Poesie Melancholie Philosophie Feminismus Anarchismus

Anmerkungen zum sogen. Sozialstaatskonzept, Bürgergeld, Zukunft in Arbeit, Weiterbildung etc. der SPD - Hartz 4 beheben sieht anders aus

 
Anmerkungen zum sogen. Sozialstaatskonzept, Bürgergeld, "Zukunft in Arbeit", Weiterbildung etc. der SPD - Hartz 4 beheben sieht anders aus
 
Es ist das aktuelle SPD-"Konzept" eine einzige Nebelkerze, ein so offensichtlicher wie abstoßender Bluff:
 
Hartz 4 würde erst dann überwunden, wenn:
 
- alle Sanktionen grundsätzlich abgeschafft und
 
- die Regelbedarfe tatsächlich angemessen angehoben würden, statt weitere Bedarfsunterdeckung im Bürgergeld fortzusetzen, wenn es
 
- außerdem ein Recht (!) auf je individuell angemessene berufliche Qualifizierung gäbe (nicht sogen. "Weiterbildung", MAT).
 
Überdies müsste die SPD ihren Arbeitsbegriff endlich zeitgemäß definieren:
 
Arbeit ist mehr und noch anderes als Erwerbstätigkeit, siehe bspw. Ehrenamt, Sorge-ARBEIT, die die SPD nicht als Arbeit anerkennt, sie nicht existenzsichernd monetär honoriert, entlohnt.

Siehe außerdem gut bezahlte bullshitjobs (David Graeber) und Digitalisierung.
 
Die SPD muss ihre neoliberal-kapitalistische Ausrichtung (Seeheimer Kreis) überwinden und sich für tatsächliche soziale Gerechtigkeit, für Gemeinwohl(ökonomie), Selbstbestimmung von Menschen einsetzen, also u.a. ein emanzipatorisches Grundeinkommen und das tatsächliche Beheben von materieller Armut.
 
Für wann genau ist eigentlich die Umsetzung/Anwendung der aktuellen "Bürgergeld"-Ideen gedacht: wenn die SPD im Bund nicht mehr mitregiert?
Offensichtlich geht es der SPD nur um sich selbst, nicht um die Menschen, insbesondere nicht um materiell arme.
 
Es geht nicht um das Beheben materieller Armut, sondern um das fortgesetze Zwingen der Nicht-Vermögenden, der Nicht-Privilegierten zu Gehorsam, Unterwerfung, zu kapitalistisch ausbeutbarer Erwerbstätigkeit, die mitnichten gleichbedeutend ist mit Arbeit.
 
Es geht auch nicht um Gemeinwohl (-ökonomie), Solidarität und das erforderliche Überwinden des global destruktiven Kapitalismus´. Es geht nicht im Ansatz um soziale Gerechtigkeit und damit Demokratieerhalt.
 
Es geht um den Erhalt von Macht, Kontrolle, Überwachung, staatlichen Paternalismus, Autoritarismus, Dressur und Kapitalismus, Neoliberalismus.
 
Nahles & Co. geht es um die bevorstehenden Landtagswahlen und um ihren Machterhalt.

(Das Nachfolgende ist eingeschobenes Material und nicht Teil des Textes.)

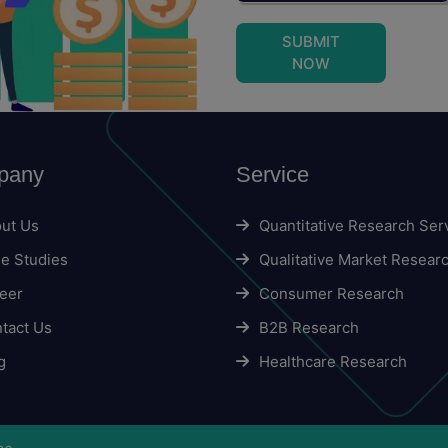
SUBMIT
NOW
pany
Service
ut Us
Quantitative Research Ser
e Studies
Qualitative Market Resear
eer
Consumer Research
tact Us
B2B Research
g
Healthcare Research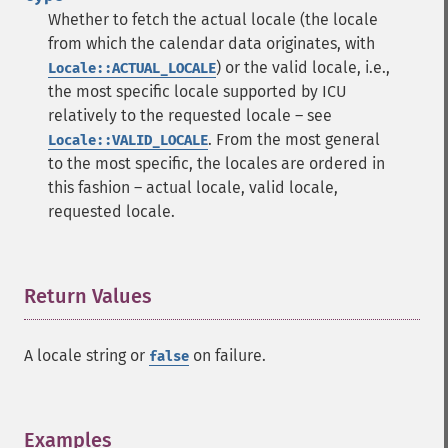
Whether to fetch the actual locale (the locale
from which the calendar data originates, with
) or the valid locale, i.e.,
Locale::ACTUAL_LOCALE
the most specific locale supported by ICU
relatively to the requested locale – see
. From the most general
Locale::VALID_LOCALE
to the most specific, the locales are ordered in
this fashion – actual locale, valid locale,
requested locale.
Return Values
¶
A locale string or
on failure.
false
Examples
¶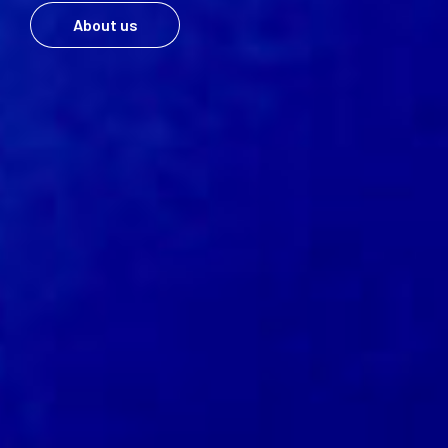
About us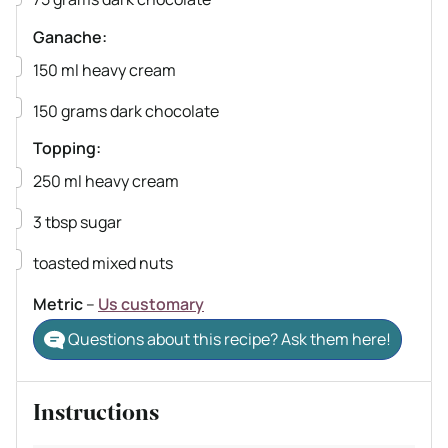
Ganache:
▢
150
ml
heavy cream
▢
150
grams
dark chocolate
Topping:
▢
250
ml
heavy cream
▢
3
tbsp
sugar
▢
toasted mixed nuts
Metric
–
Us customary
Questions about this recipe? Ask them here!
Instructions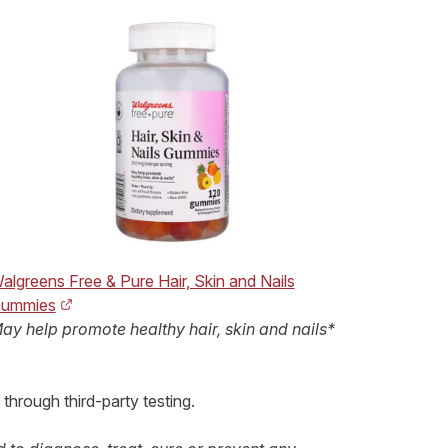
algreens Free & Pure Hair, Skin and Nails
ummies
ay help promote healthy hair, skin and nails*
 through third-party testing.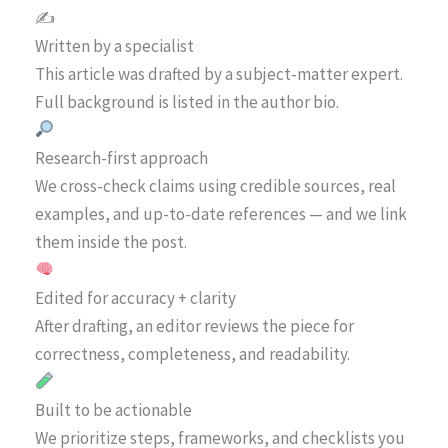
✍️
Written by a specialist
This article was drafted by a subject-matter expert.
Full background is listed in the author bio.
Research-first approach
We cross-check claims using credible sources, real
examples, and up-to-date references — and we link
them inside the post.
Edited for accuracy + clarity
After drafting, an editor reviews the piece for
correctness, completeness, and readability.
Built to be actionable
We prioritize steps, frameworks, and checklists you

Um n i c h t s weiter. Eben dies belegt "Zukunft in Arbeit, Bürgergeld" in aller unmissverständlichen Deutlichkeit. #Wirsinddochnichtblöd
 
"[...] In der Parteispitze ist klar, dass die SPD von ihrem neuen Sozialstaatskonzept zusammen mit CDU und CSU kaum etwas wird durchsetzen können. Beim Koalitionspartner werden die Kurskorrekturen bereits als "Linksruck" wahrgenommen. Nahles sagt, ihr gehe es erst mal um die SPD."
Quelle: sueddeutsche.de - "Wie die SPD aus dem Tief kommen will", siehe Artikel unten verlinkt.
 
"Recht auf Arbeit" - die SPD enttarnt sich damit selbst:

Sie möchte Arbeit nach wie vor mit ausschließlich kapitalistisch ausbeutbarer Erwerbstätigkeit gleichsetzen und Nicht-Privilegierte, Nicht-Vermögende weiterhin mittels Erwerbsarbeitszwang diesem und dem kapitalistischen System unterwerfen.
Wie wäre es stattdessen mit dem angewandten, statt missachteten Recht auf Menschenwürde, siehe außerdem GG Art. 12, Art. 20, Art. 2.
 
Die SPD möchte schlicht workfare erhalten, fortsetzen. Aus bekannten Gründen. Da helfen auch euphemisierte Phrasen, headlines, Pseudo-"Konzepte" nicht(s).
 
-
"[...] Es handelt sich dabei nicht nur um eine Höherbewertung der Lohnarbeit für das menschliche Leben. Die Architekten der Reformen sind sich ihrer Sache so sicher, dass sie bei der Bewertung der Arbeit für das Leben die Entscheidungsfreiheit der Einzelnen kaum mehr in Betracht ziehen. Es wird schlicht vorausgesetzt, dass alle Menschen in die Lohnarbeit wollen, und mehr noch: dass sie, wo sie dies nicht wol- len, auf gravierende Weise falsch leben – und dass dies durch Sozialpolitik geändert werden muss. [...]
 
In Fällen, wo bei Zuwiderhandlung eine Strafe in Form von Minde- rung oder Entzug der Leistungen angedroht wird, ist dabei philosophisch von „Zwang“ zu sprechen. Dieses Elementträgt deutlich illiberale Züge: Der Staat wendet Zwang gegen seine Bürger an und gibt seine „Neutralität“ hinsichtlich ver- schiedener Konzeptionen des guten Lebens auf. Die philosophische Frage ist nun, wie und ob dieser Zwang zu rechtfertigen ist. [...]
 
Hat der Staat ein moralisches Recht, von seinen Bürgern Arbeitsleistungen zu erzwingen? [...]
 
Darf der Markt das Vorbild der Sozialpolitik sein – einer Politik, die einmal für die Bereiche jenseits des Marktes zuständig war? Und ist es berechtigt, diese Marktförmigkeit im Ernstfall zu er- zwingen? [...]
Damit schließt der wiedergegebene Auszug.